Ollerton School House

WRENN ID
solitary-zinc-hemlock
Grade
II
Local Planning Authority
Cheshire East
Country
England
Date first listed
19 October 2020
Type
Schoolhouse
Source
Historic England listing

Description

This is a school-teacher’s house and schoolroom dating back to 1692, with additions made in the late 18th century. The building is constructed of red handmade brick, covered by slate roofs, and has timber windows and doors. It presents as a linear three-bay range.

The exterior, based on information from other sources, is of vernacular character, exhibiting mainly segmental-arched openings on the ground floor. The building faces east and is painted or washed white.

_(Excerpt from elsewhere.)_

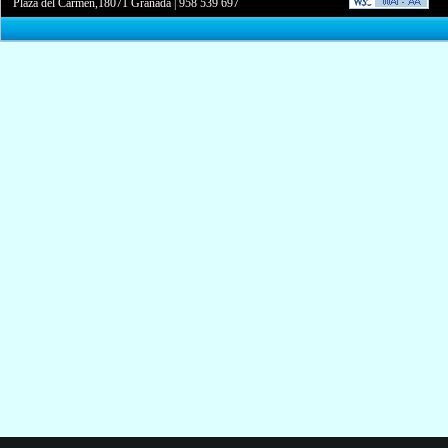
Plaza del Carmen,18071 Granada
|
958 539 697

The single-storey schoolroom bay is on the left, featuring a plank door and a window with a flat timber lintel and sill. The door surround is timber, painted black, with run-out-stop chamfered details and displays the inscribed date 1692 between ‘H’ shaped marks. A rendered ridge stack rises to the ridge of the adjacent two-storey bay, where the roof slates overlap. The central bay is two storeys high, with a door on the left and stacked windows to the right, surmounted by a ridge stack. The right-hand bay is also two storeys high, with a slightly higher eaves line and a shallower roof pitch. It has a single ground-floor window on the left, stacked central windows, and a gable stack to the right. A small, single-storey lean-to extension is attached to the right.

The south wall of the schoolroom is gabled and painted or washed white, with the cement-rendered gable of the house set back above. The west wall of the schoolroom is largely obscured by a single-storey lean-to that extends across the west wall of the house by approximately one metre. All walls are constructed of handmade brick in variations of English Garden Wall bond. The lean-to is windowless, while the house has first-floor windows in each bay, plus a small window on the right. The ground floor is partially obscured by a wooden lean-to on the left, as well as a greenhouse conservatory. Visible through the conservatory are a window and door in the central bay. The north gable is unpainted and blind, but features a pointed arch of projecting brick headers, likely marking the location of former chimney flues. Most of the ground floor is covered by a blind lean-to.

The interior, according to information from other sources, retains elements of the original plan, notably a rear dog-leg staircase with splat balusters, and much of the original north wall. The schoolroom retains a cast-iron fireplace, some lath-and-plaster ceiling, and a ledged plank door. Within the house, chimney breasts and some fireplaces remain, along with plank doors with early fittings and hewn ceiling beams. A small, stone-flagged cellar is located below the staircase.

Subsidiary features, based on information from other sources, include a pump and water trough outside the front wall, and a small detached outbuilding, possibly former toilets, to the north-west.